Accuracy, Grading, and Cross-Validation

Accuracy measures the total percentage of correct predictions among all predictions. This is an overall measure of algorithm performance, but it can be misleading if the classes are not balanced in the data set.

Cross-validation, on the other hand, is a common technique for evaluating the performance of a classification algorithm. It consists of dividing the data set into several subsets, training the algorithm on one part of the data and testing it on another part. This makes it possible to estimate the performance of the algorithm in a robust manner using the available data set.

ROC and AUC curve

The ROC curve (Receiver Operating Characteristic) is a graphical representation of the performance of a classification algorithm at various decision thresholds.

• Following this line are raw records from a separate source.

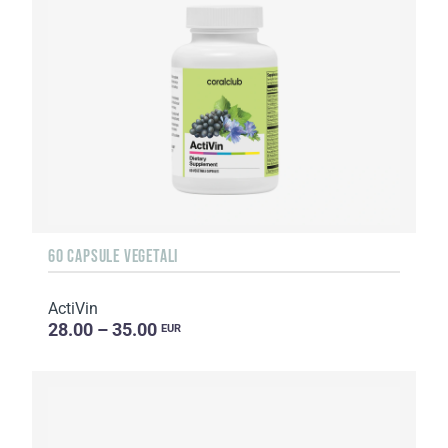
60 CAPSULE VEGETALI
ActiVin
28.00 – 35.00
EUR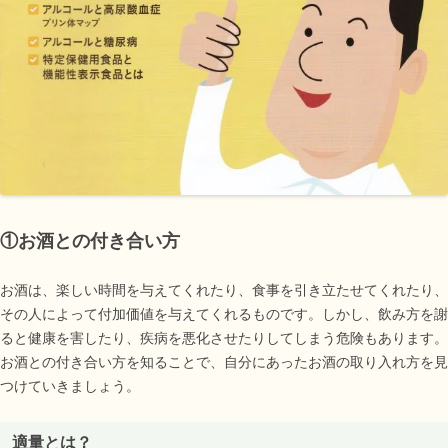
①お酒との付き合い方
お酒は、楽しい時間を与えてくれたり、食事を引き立たせてくれたり、
その人によって付加価値を与えてくれるものです。しかし、飲み方を謝
ると健康を害したり、疾病を悪化させたりしてしまう危険もあります。
お酒との付き合い方を知ることで、自分にあったお酒の取り入れ方を見
つけていきましょう。
適量とは？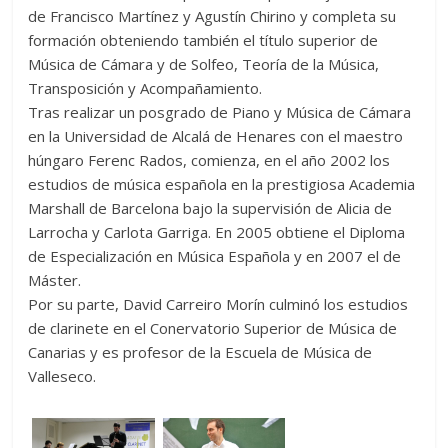
de Francisco Martínez y Agustín Chirino y completa su
formación obteniendo también el título superior de
Música de Cámara y de Solfeo, Teoría de la Música,
Transposición y Acompañamiento.
Tras realizar un posgrado de Piano y Música de Cámara
en la Universidad de Alcalá de Henares con el maestro
húngaro Ferenc Rados, comienza, en el año 2002 los
estudios de música española en la prestigiosa Academia
Marshall de Barcelona bajo la supervisión de Alicia de
Larrocha y Carlota Garriga. En 2005 obtiene el Diploma
de Especialización en Música Española y en 2007 el de
Máster.
Por su parte, David Carreiro Morín culminó los estudios
de clarinete en el Conervatorio Superior de Música de
Canarias y es profesor de la Escuela de Música de
Valleseco.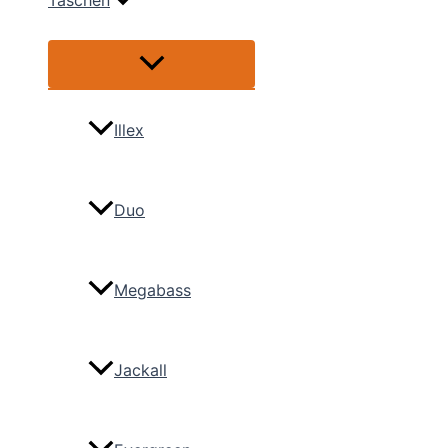
Taschen
Menü
umschalten
Illex
Duo
Megabass
Jackall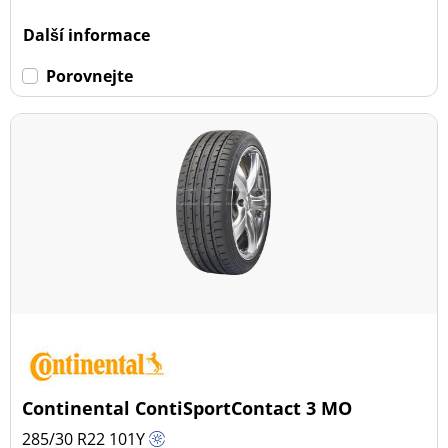
Dojezdové
Další informace
Dojezdové (0)
Porovnejte
Ne dojezdové (18)
Další možnosti
Continental ContiSportContact 3 MO
285/30 R22
101
Y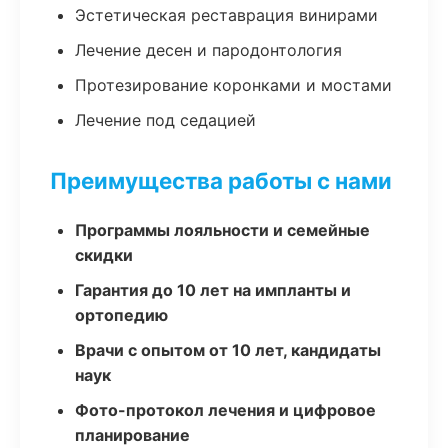
Эстетическая реставрация винирами
Лечение десен и пародонтология
Протезирование коронками и мостами
Лечение под седацией
Преимущества работы с нами
Программы лояльности и семейные
скидки
Гарантия до 10 лет на импланты и
ортопедию
Врачи с опытом от 10 лет, кандидаты
наук
Фото-протокол лечения и цифровое
планирование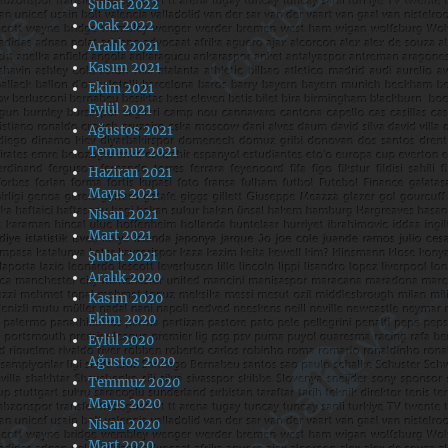
Şubat 2022
Ocak 2022
Aralık 2021
Kasım 2021
Ekim 2021
Eylül 2021
Ağustos 2021
Temmuz 2021
Haziran 2021
Mayıs 2021
Nisan 2021
Mart 2021
Şubat 2021
Aralık 2020
Kasım 2020
Ekim 2020
Eylül 2020
Ağustos 2020
Temmuz 2020
Mayıs 2020
Nisan 2020
Mart 2020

THE AUCUS (Area Under the Curve) measures the algorithm's ability to discriminate, that is, its ability to classify positive and negative examples correctly.

Reference data sets

The use of reference data sets, such as the ImageNet or CIFAR-10 dataset, makes it possible to compare the performance of different scene classification algorithms in a standardized and equitable manner.

By using a combination of these measures and evaluation techniques, it is possible to obtain a comprehensive and reliable assessment of the performance of scene classification algorithms, allowing the best models for a given application to be compared and selected.

Conclusion

In conclusion, scene classification is a versatile technology that can work effectively under a variety of conditions. It is an essential component of Computer Vision, offering powerful solutions for analyzing and interpreting visual images in a variety of fields. It also opens up exciting new possibilities for the performing arts, by improving the production, spectator experience and management of artistic events.

From traditional methods like manual feature extraction to revolutionary advances such as convolutional neural networks, this article explored various approaches used to classify scenes.

From object recognition to autonomous navigation, video surveillance and precision agriculture, the impacts of scene classification are vast and varied, opening the way to new technological possibilities and innovations.

By evaluating the performance of scene classification algorithms using measures such as accuracy, recall, and AUC, it is possible to choose the best models to meet the specific needs of a given application. Ultimately, scene classification continues to evolve and advance, shaping our ability to understand and interpret the world around us through artificial intelligence and Computer Vision.